Instructions for the task – Give back each entry exactly as written, apart from the pictures.

Input data –
──────────────────────────────
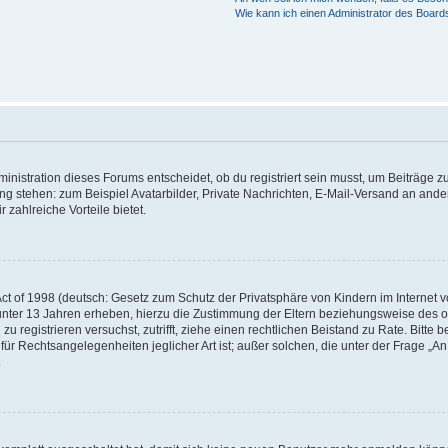
Wie kann ich einen Administrator des Board
istration dieses Forums entscheidet, ob du registriert sein musst, um Beiträge zu s
ung stehen: zum Beispiel Avatarbilder, Private Nachrichten, E-Mail-Versand an ander
 zahlreiche Vorteile bietet.
t of 1998 (deutsch: Gesetz zum Schutz der Privatsphäre von Kindern im Internet vo
unter 13 Jahren erheben, hierzu die Zustimmung der Eltern beziehungsweise des o
h zu registrieren versuchst, zutrifft, ziehe einen rechtlichen Beistand zu Rate. Bit
für Rechtsangelegenheiten jeglicher Art ist; außer solchen, die unter der Frage „
.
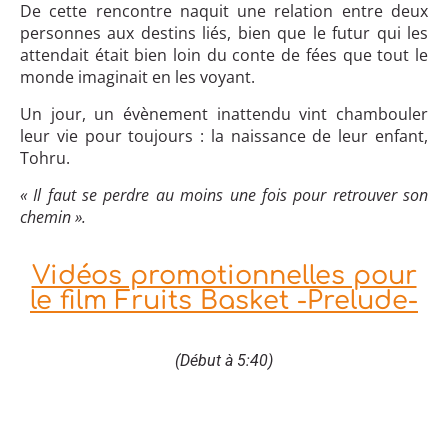
De cette rencontre naquit une relation entre deux
personnes aux destins liés, bien que le futur qui les
attendait était bien loin du conte de fées que tout le
monde imaginait en les voyant.
Un jour, un évènement inattendu vint chambouler
leur vie pour toujours : la naissance de leur enfant,
Tohru.
« Il faut se perdre au moins une fois pour retrouver son
chemin ».
Vidéos promotionnelles pour
le film Fruits Basket -Prelude-
(Début à 5:40)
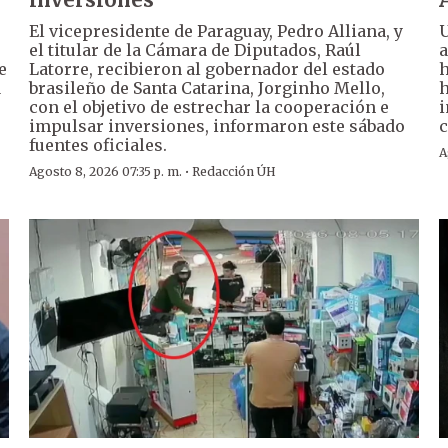
El vicepresidente de Paraguay, Pedro Alliana, y
U
el titular de la Cámara de Diputados, Raúl
a
e
Latorre, recibieron al gobernador del estado
h
a
brasileño de Santa Catarina, Jorginho Mello,
h
con el objetivo de estrechar la cooperación e
i
impulsar inversiones, informaron este sábado
c
fuentes oficiales.
A
·
Agosto 8, 2026 07:35 p. m.
Redacción ÚH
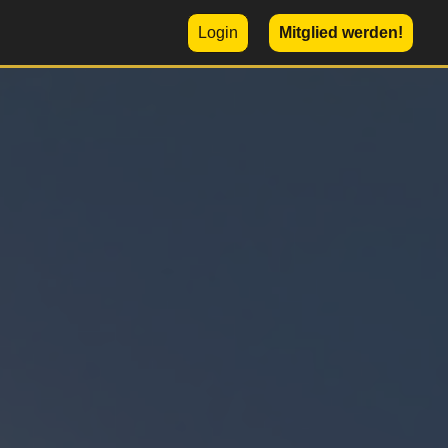
Login
Mitglied werden!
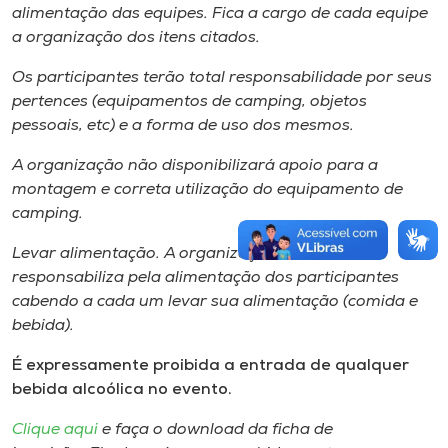
alimentação das equipes. Fica a cargo de cada equipe
a organização dos itens citados.
Os participantes terão total responsabilidade por seus
pertences (equipamentos de camping, objetos
pessoais, etc) e a forma de uso dos mesmos.
A organização não disponibilizará apoio para a
montagem e correta utilização do equipamento de
camping.
Levar alimentação. A organização não se
responsabiliza pela alimentação dos participantes
cabendo a cada um levar sua alimentação (comida e
bebida).
É expressamente proibida a entrada de qualquer
bebida alcoólica no evento.
Clique aqui
e faça o download da ficha de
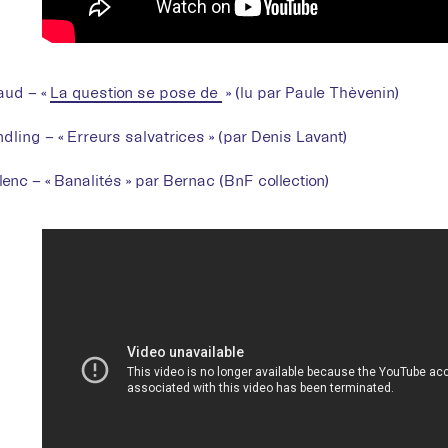
aud – «
La question se pose de
» (lu par Paule Thèvenin)
dling – « Erreurs salvatrices » (par Denis Lavant)
enc – « Banalités » par Bernac (BnF collection)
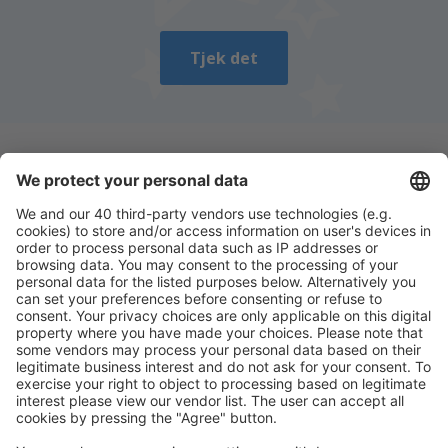
Tjek det
Download vores app
og planlæg nemt dine
rejser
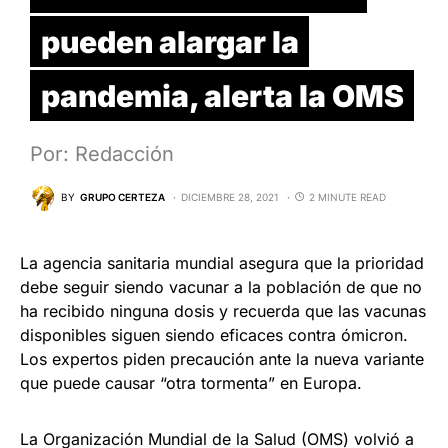
pueden alargar la
pandemia, alerta la OMS
Por: Redacción
BY
GRUPO CERTEZA
DICIEMBRE 28, 2021
2 MINUTE READ
La agencia sanitaria mundial asegura que la prioridad
debe seguir siendo vacunar a la población de que no
ha recibido ninguna dosis y recuerda que las vacunas
disponibles siguen siendo eficaces contra ómicron.
Los expertos piden precaución ante la nueva variante
que puede causar “otra tormenta” en Europa.
La Organización Mundial de la Salud (OMS) volvió a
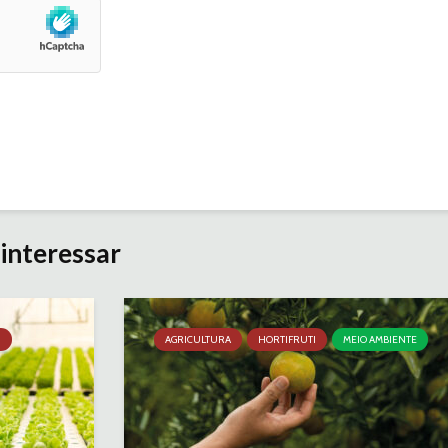
interessar
I
AGRICULTURA
HORTIFRUTI
MEIO AMBIENTE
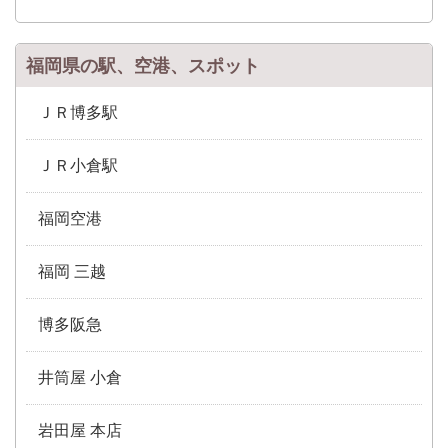
福岡県の駅、空港、スポット
ＪＲ博多駅
ＪＲ小倉駅
福岡空港
福岡 三越
博多阪急
井筒屋 小倉
岩田屋 本店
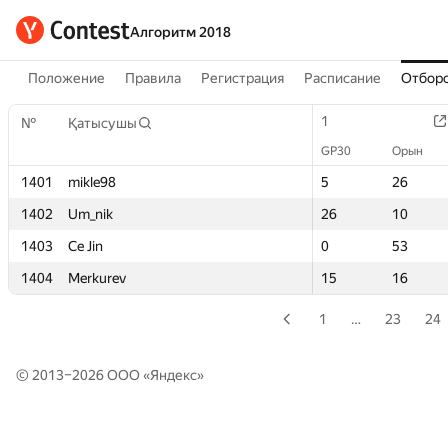
Алгоритм 2018
Положение
Правила
Регистрация
Расписание
Отборо
1
1
№
№
Қатысушы
Қатысушы
GP30
GP30
Орын
Орын
1401
1401
mikle98
mikle98
5
5
26
26
1402
1402
Um_nik
Um_nik
26
26
10
10
1403
1403
Ce Jin
Ce Jin
0
0
53
53
1404
1404
Merkurev
Merkurev
15
15
16
16
1
…
23
24
© 2013–2026 ООО «
Яндекс
»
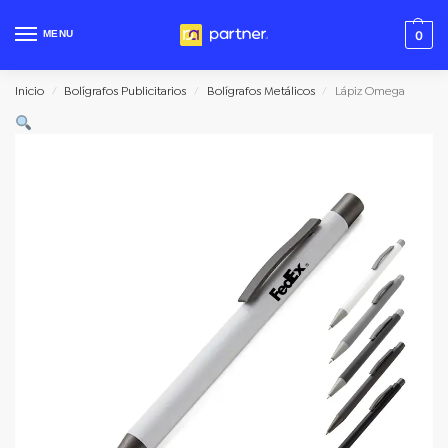
MENU
0
Inicio
Bolígrafos Publicitarios
Bolígrafos Metálicos
Lápiz Omega
/
/
/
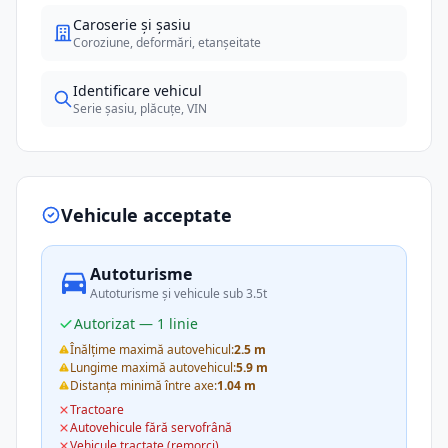
Caroserie și șasiu
Coroziune, deformări, etanșeitate
Identificare vehicul
Serie șasiu, plăcuțe, VIN
Vehicule acceptate
Autoturisme
Autoturisme și vehicule sub 3.5t
Autorizat — 1 linie
Înălțime maximă autovehicul:
2.5 m
Lungime maximă autovehicul:
5.9 m
Distanța minimă între axe:
1.04 m
Tractoare
Autovehicule fără servofrână
Vehicule tractate (remorci)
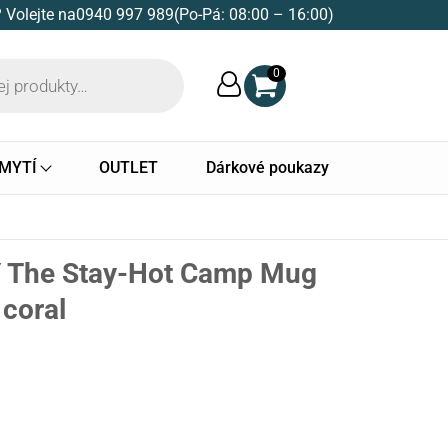
 Volejte na
0940 997 989
(Po-Pá: 08:00 – 16:00)
0
 MYTÍ
OUTLET
Dárkové poukazy
 The Stay-Hot Camp Mug
 coral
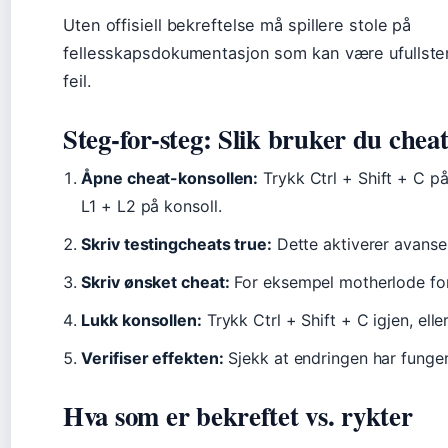
Uten offisiell bekreftelse må spillere stole på
fellesskapsdokumentasjon som kan være ufullsten
feil.
Steg-for-steg: Slik bruker du cheat
Åpne cheat-konsollen:
Trykk Ctrl + Shift + C på
L1 + L2 på konsoll.
Skriv testingcheats true:
Dette aktiverer avans
Skriv ønsket cheat:
For eksempel motherlode fo
Lukk konsollen:
Trykk Ctrl + Shift + C igjen, ell
Verifiser effekten:
Sjekk at endringen har fungert 
Hva som er bekreftet vs. rykter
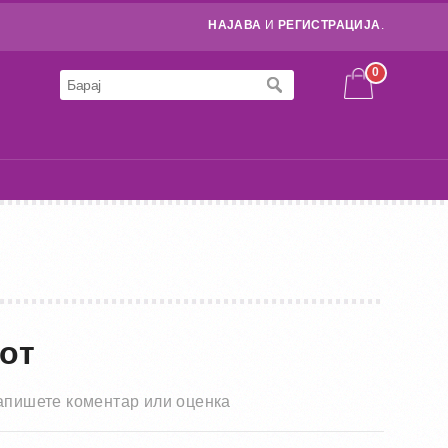
НАЈАВА
И
РЕГИСТРАЦИЈА
.
0
от
апишете коментар или оценка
──────────────────────────────
Written answer –
Wie kann ich einen Administrator des Board
istration dieses Forums entscheidet, ob du registriert sein musst, um Beiträge zu s
ung stehen: zum Beispiel Avatarbilder, Private Nachrichten, E-Mail-Versand an ander
 zahlreiche Vorteile bietet.
t of 1998 (deutsch: Gesetz zum Schutz der Privatsphäre von Kindern im Internet vo
unter 13 Jahren erheben, hierzu die Zustimmung der Eltern beziehungsweise des o
h zu registrieren versuchst, zutrifft, ziehe einen rechtlichen Beistand zu Rate. Bit
für Rechtsangelegenheiten jeglicher Art ist; außer solchen, die unter der Frage „
.
De cette rencontre naquit une relation entre deux
personnes aux destins liés, bien que le futur qui les
attendait était bien loin du conte de fées que tout le
monde imaginait en les voyant.
Un jour, un évènement inattendu vint chambouler
leur vie pour toujours : la naissance de leur enfant,
Tohru.
« Il faut se perdre au moins une fois pour retrouver son
chemin ».
Vidéos promotionnelles pour
le film Fruits Basket -Prelude-
(Début à 5:40)
El vicepresidente de Paraguay, Pedro Alliana, y
U
el titular de la Cámara de Diputados, Raúl
a
e
Latorre, recibieron al gobernador del estado
h
a
brasileño de Santa Catarina, Jorginho Mello,
h
con el objetivo de estrechar la cooperación e
i
impulsar inversiones, informaron este sábado
c
fuentes oficiales.
A
·
Agosto 8, 2026 07:35 p. m.
Redacción ÚH
Login
Mitglied werden!
alimentação das equipes. Fica a cargo de cada equipe
a organização dos itens citados.
Os participantes terão total responsabilidade por seus
pertences (equipamentos de camping, objetos
pessoais, etc) e a forma de uso dos mesmos.
A organização não disponibilizará apoio para a
montagem e correta utilização do equipamento de
camping.
Levar alimentação. A organização não se
responsabiliza pela alimentação dos participantes
cabendo a cada um levar sua alimentação (comida e
bebida).
É expressamente proibida a entrada de qualquer
bebida alcoólica no evento.
Clique aqui
e faça o download da ficha de
aud – «
La question se pose de
» (lu par Paule Thèvenin)
dling – « Erreurs salvatrices » (par Denis Lavant)
enc – « Banalités » par Bernac (BnF collection)
Tjek det
Download vores app
og planlæg nemt dine
rejser
pueden alargar la
pandemia, alerta la OMS
Por: Redacción
BY
GRUPO CERTEZA
DICIEMBRE 28, 2021
2 MINUTE READ
La agencia sanitaria mundial asegura que la prioridad
debe seguir siendo vacunar a la población de que no
ha recibido ninguna dosis y recuerda que las vacunas
disponibles siguen siendo eficaces contra ómicron.
Los expertos piden precaución ante la nueva variante
que puede causar “otra tormenta” en Europa.
La Organización Mundial de la Salud (OMS) volvió a
interessar
I
AGRICULTURA
HORTIFRUTI
MEIO AMBIENTE
福岡県の駅、空港、スポット
ＪＲ博多駅
ＪＲ小倉駅
福岡空港
福岡 三越
博多阪急
井筒屋 小倉
岩田屋 本店
Алгоритм 2018
Положение
Правила
Регистрация
Расписание
Отборо
1
1
№
№
Қатысушы
Қатысушы
GP30
GP30
Орын
Орын
1401
1401
mikle98
mikle98
5
5
26
26
1402
1402
Um_nik
Um_nik
26
26
10
10
1403
1403
Ce Jin
Ce Jin
0
0
53
53
1404
1404
Merkurev
Merkurev
15
15
16
16
1
…
23
24
© 2013–2026 ООО «
Яндекс
»
MENU
0
Inicio
Bolígrafos Publicitarios
Bolígrafos Metálicos
Lápiz Omega
/
/
/
Caroserie și șasiu
Coroziune, deformări, etanșeitate
Identificare vehicul
Serie șasiu, plăcuțe, VIN
Vehicule acceptate
Autoturisme
Autoturisme și vehicule sub 3.5t
Autorizat — 1 linie
Înălțime maximă autovehicul:
2.5 m
Lungime maximă autovehicul:
5.9 m
Distanța minimă între axe:
1.04 m
Tractoare
Autovehicule fără servofrână
Vehicule tractate (remorci)
 Volejte na
0940 997 989
(Po-Pá: 08:00 – 16:00)
0
 MYTÍ
OUTLET
Dárkové poukazy
 The Stay-Hot Camp Mug
 coral
Uten offisiell bekreftelse må spillere stole på
fellesskapsdokumentasjon som kan være ufullsten
feil.
Steg-for-steg: Slik bruker du cheat
Åpne cheat-konsollen:
Trykk Ctrl + Shift + C på
L1 + L2 på konsoll.
Skriv testingcheats true:
Dette aktiverer avans
Skriv ønsket cheat:
For eksempel motherlode fo
Lukk konsollen:
Trykk Ctrl + Shift + C igjen, ell
Verifiser effekten:
Sjekk at endringen har fungert 
Hva som er bekreftet vs. rykter
НАЈАВА
И
РЕГИСТРАЦИЈА
.
0
от
апишете коментар или оценка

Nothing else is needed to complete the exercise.